Regulus Black se despertó en la oscuridad, el frío de la cueva penetrando hasta sus huesos. El eco del agua goteando resonaba en sus oídos, cada sonido un recordatorio de su traición. Se sentó, sintiendo el peso del medallón en su bolsillo, un recordatorio de la misión que lo había llevado hasta allí.
Cada respiración era un esfuerzo, el aire denso con la desesperación que lo rodeaba. Había dejado atrás a su familia, a su hermano, todo por un ideal que ahora se desmoronaba ante sus ojos. Recordaba las palabras de su madre, su voz fría y autoritaria, exigiendo lealtad a la causa de los mortífagos. Pero Regulus ya no podía seguir viviendo en esa mentira.
El pensamiento de Sirius, su hermano mayor, le desgarraba el corazón. Sirius, que siempre había sido valiente, que había tenido la fuerza de alejarse. Regulus cerró los ojos, imaginando el rostro de su hermano, su risa, su rebeldía.
“Lo siento, Sirius”, murmuró en la oscuridad. “Lo siento por no ser lo suficientemente fuerte.”
El agua alrededor de sus pies comenzaba a subir, un frío letal que subía por sus piernas.
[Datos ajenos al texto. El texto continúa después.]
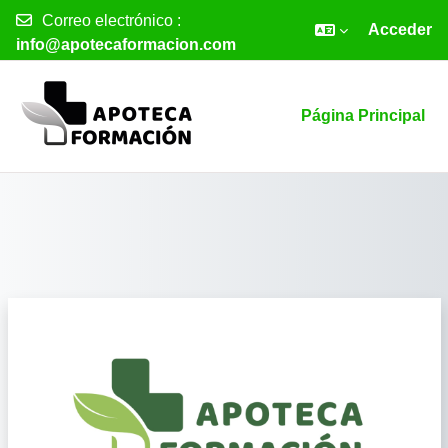
Correo electrónico :
Acceder
info@apotecaformacion.com
Salta al contenido principal
Página Principal
Entrar a I C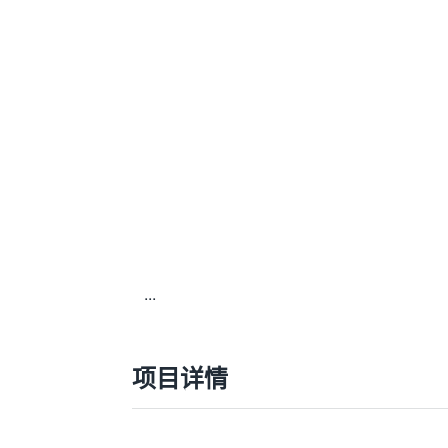
...
项目详情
No quedaba mucho tiempo. Sabía lo que venía, la oscuridad que se apoderaría de él. Pero había hecho su elección. Había decidido luchar, aunque fuera la última cosa que haría.
Con manos temblorosas, sacó el medallón del bolsillo y lo sostuvo frente a él. “Por un mundo mejor”, susurró, sintiendo la magia oscura del Horrocrux vibrar en sus manos. “Por ti, Sirius. Por todos.”
El dolor era insoportable, una marea que lo arrastraba hacia las profundidades. Pero en esos últimos momentos, encontró una pequeña chispa de paz. Había elegido su destino, y había luchado contra la oscuridad que había consumido a su familia.
Mientras el agua lo envolvía, Regulus Black cerró los ojos, una última lágrima rodando por su mejilla. En la oscuridad, se permitió un último pensamiento de esperanza. Tal vez, algún día, Sirius entendería. Y tal vez, el sacrificio de Regulus no sería en vano.